Il giorno della morte improvvisa della nonna Cysk, a dispetto dell’opinione di tutti e in modo sorprendentemente veloce, si risveglia dal coma e torna a vivere. Nel frattempo sono successe molte cose e dato che la nonna non può più raccontare, tocca all’amico Stas aiutarlo a recuperare il passato, che presto comincia ad affiorare anche attraverso i ricordi che sembravano sopiti.

Cysk scopre che il suo paese è persino più in coma di lui: il presidente è lo stesso, lo stesso il grigiore, le stesse le repressioni e la mancanza di libertà. Anzi, sembra addirittura che il Paese abbia fatto passi indietro, scivolando verso l’era sovietica, quando l’URSS era il centro del sistema solare attorno a cui ruotavano i Paesi-pianeti satelliti.

Filipenko, senza mai nominare direttamente la Bielorussia o la Russia, parla di Grande fratello a oriente e di Continente a occidente e così racconta al lettore gli abusi e i soprusi che il governo di Lukašėnko ha perpetrato in circa trent’anni al potere – con elezioni pilotate -, anni di repressione delle libertà civili, di controllo dei mezzi di comunicazione, di censura e di repressione del dissenso. Anni di totale asservimento al Fratello maggiore (la Russia), esattamente come oggi, nonostante la posizione formalmente neutrale della Bielorussia rispetto al conflitto russo-ucraino.

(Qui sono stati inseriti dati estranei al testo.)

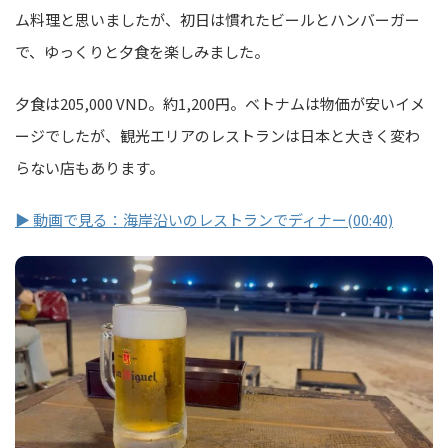
ム料理と思いましたが、初日は慣れたビールとハンバーガー
で、ゆっくりと夕食を楽しみました。
夕食は205,000 VND。約1,200円。ベトナムは物価が安いイメ
ージでしたが、観光エリアのレストランは日本と大きく変わ
らない店もあります。
▶ 動画で見る：海岸沿いのレストランでディナー(00:40)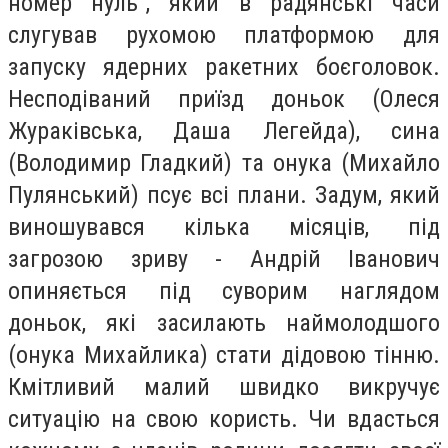
номер нуль”, який в радянські часи
слугував рухомою платформою для
запуску ядерних ракетних боєголовок.
Несподіваний приїзд доньок (Олеся
Жураківська, Даша Легейда), сина
(Володимир Гладкий) та онука (Михайло
Пулянський) псує всі плани. Задум, який
виношувався кілька місяців, під
загрозою зриву - Андрій Іванович
опиняється під суворим наглядом
доньок, які засилають наймолодшого
(онука Михайлика) стати дідовою тінню.
Кмітливий малий швидко викручує
ситуацію на свою користь. Чи вдасться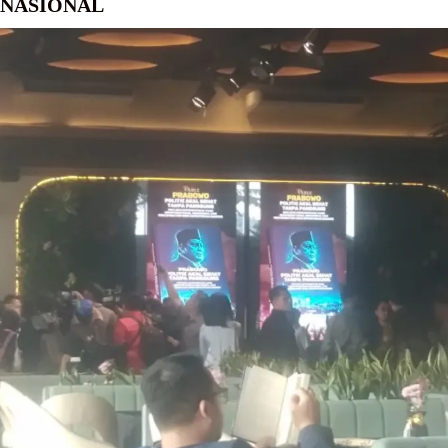
NASIONAL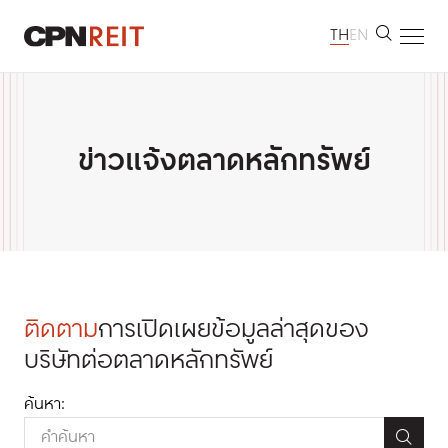
TH
EN
หน้าหลัก
เกี่ยวกับเรา
ข่าวแจ้งตลาดหลักทรัพย์
ทรัพย์สินที่ลงทุน
นักลงทุนสัมพันธ์
การพัฒนาอย่างยั่งยืน
ห้องข่าว
ข้อมูลติดต่อ
ติดตาม
การเปิดเผยข้อมูลล่าสุดของ
บริษัทต่อตลาดหลักทรัพย์
ค้นหา: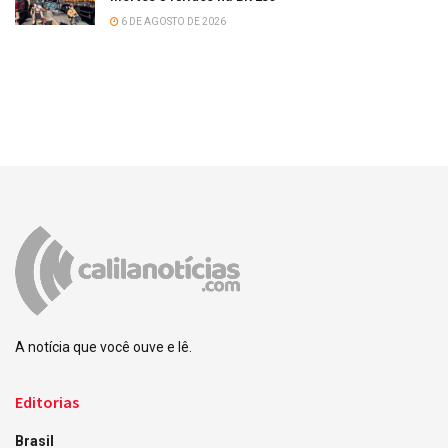
6 DE AGOSTO DE 2026
A notícia que você ouve e lê.
Editorias
Brasil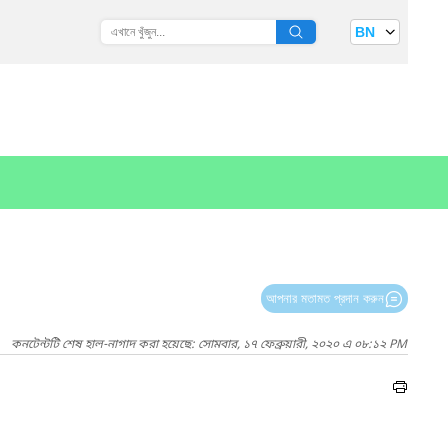
BN
আপনার মতামত প্রদান করুন
কনটেন্টটি শেষ হাল-নাগাদ করা হয়েছে: সোমবার, ১৭ ফেব্রুয়ারী, ২০২০ এ ০৮:১২ PM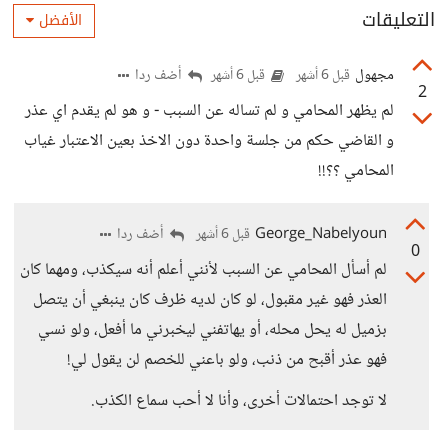
التعليقات
الأفضل
مجهول
أضف ردا
قبل 6 أشهر
قبل 6 أشهر
2
لم يظهر المحامي و لم تساله عن السبب - و هو لم يقدم اي عذر
و القاضي حكم من جلسة واحدة دون الاخذ بعين الاعتبار غياب
المحامي ؟؟!!
George_Nabelyoun
أضف ردا
قبل 6 أشهر
0
لم أسأل المحامي عن السبب لأنني أعلم أنه سيكذب، ومهما كان
العذر فهو غير مقبول، لو كان لديه ظرف كان ينبغي أن يتصل
بزميل له يحل محله، أو يهاتفني ليخبرني ما أفعل، ولو نسي
فهو عذر أقبح من ذنب، ولو باعني للخصم لن يقول لي!
لا توجد احتمالات أخرى، وأنا لا أحب سماع الكذب.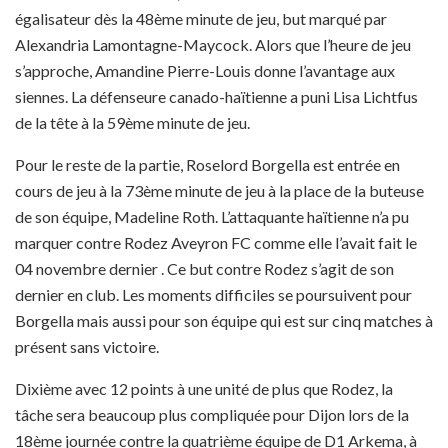
égalisateur dès la 48ème minute de jeu, but marqué par
Alexandria Lamontagne-Maycock. Alors que l’heure de jeu
s’approche, Amandine Pierre-Louis donne l’avantage aux
siennes. La défenseure canado-haïtienne a puni Lisa Lichtfus
de la tête à la 59ème minute de jeu.
Pour le reste de la partie, Roselord Borgella est entrée en
cours de jeu à la 73ème minute de jeu à la place de la buteuse
de son équipe, Madeline Roth. L’attaquante haïtienne n’a pu
marquer contre Rodez Aveyron FC comme elle l’avait fait le
04 novembre dernier . Ce but contre Rodez s’agit de son
dernier en club. Les moments difficiles se poursuivent pour
Borgella mais aussi pour son équipe qui est sur cinq matches à
présent sans victoire.
Dixième avec 12 points à une unité de plus que Rodez, la
tâche sera beaucoup plus compliquée pour Dijon lors de la
18ème journée contre la quatrième équipe de D1 Arkema, à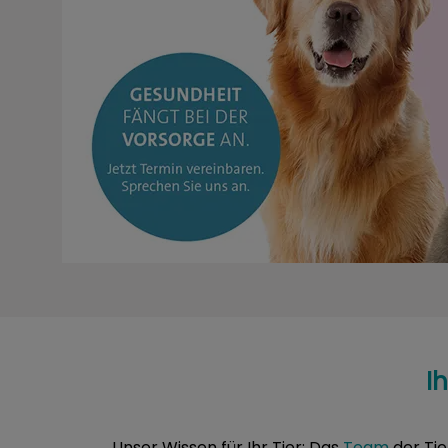
I
Unser Wissen für Ihr Tier: Das
Team
der Tie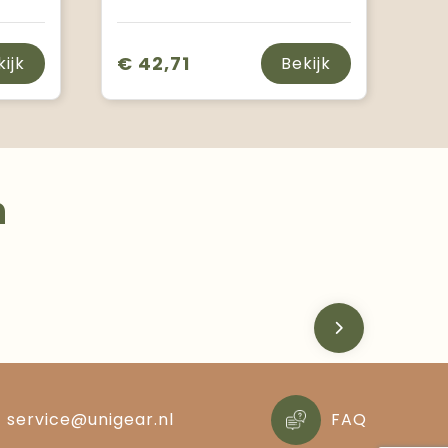
€ 42,71
kijk
Bekijk
n
service@unigear.nl
FAQ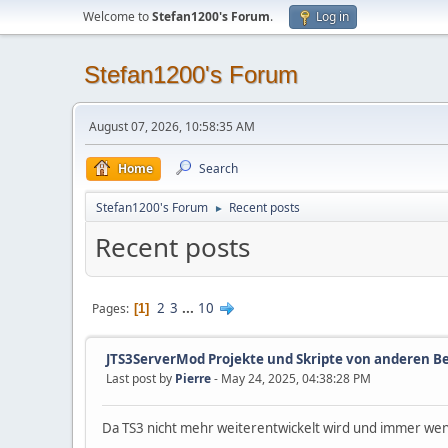
Welcome to
Stefan1200's Forum
.
Log in
Stefan1200's Forum
August 07, 2026, 10:58:35 AM
Home
Search
Stefan1200's Forum
Recent posts
►
Recent posts
2
3
...
10
Pages
1
JTS3ServerMod Projekte und Skripte von anderen B
Last post by
Pierre
- May 24, 2025, 04:38:28 PM
Da TS3 nicht mehr weiterentwickelt wird und immer weni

Il romanzo dunque racconta una vicenda privata che diviene paradigma di un intero popolo: ragazzo caduto in coma come in coma è il Paese, ex figlio di una famiglia e di un Paese in cui non si riconosce, Cysk dopo avere provato a ribellarsi, consapevole delle difficoltà e della palude che tutto trattiene, decide di andarsene.

So che non dovrei andarmene mentre qualcun altro lotta, mentre un sacco di gente è in prigione perché non si rassegna a quello che accade nel paese, ma davvero non ce la faccio più, ba, non ce la faccio proprio. Nessuno ha bisogno di me, qui. E io non ho bisogno di nessuno. Mi sento un ex. Ovunque. Ex coinquilino, ex conoscente, ex figlio…

Ex figlio, pag.176

Narrato con uno stile fresco, diretto e ironico, il racconto si dipana con una nota di sincera amarezza. Impossibile separare la storia di Cysk da quella della società bielorussa e dell’autore stesso: tantissimi sono i riferimenti politici e storici, puntualmente spiegati nelle note che corredano il testo.

Qui potete leggere l’incipit del romanzo.

Saša Filipenko, nato a Minsk nel 1984 (ma dal 2020 ha lasciato Russia e Bielorussia e vive in Europa), è un autore bielorusso che scrive in russo. Dopo una formazione musicale classica, ha studiato letteratura a San Pietroburgo per poi lavorare come giornalista, sceneggiatore, autore di programmi di satira e presentatore tv. Nel 2021 le Edizioni E/O hanno pubblicato Croci rosse e nel 2022 Ex figlio.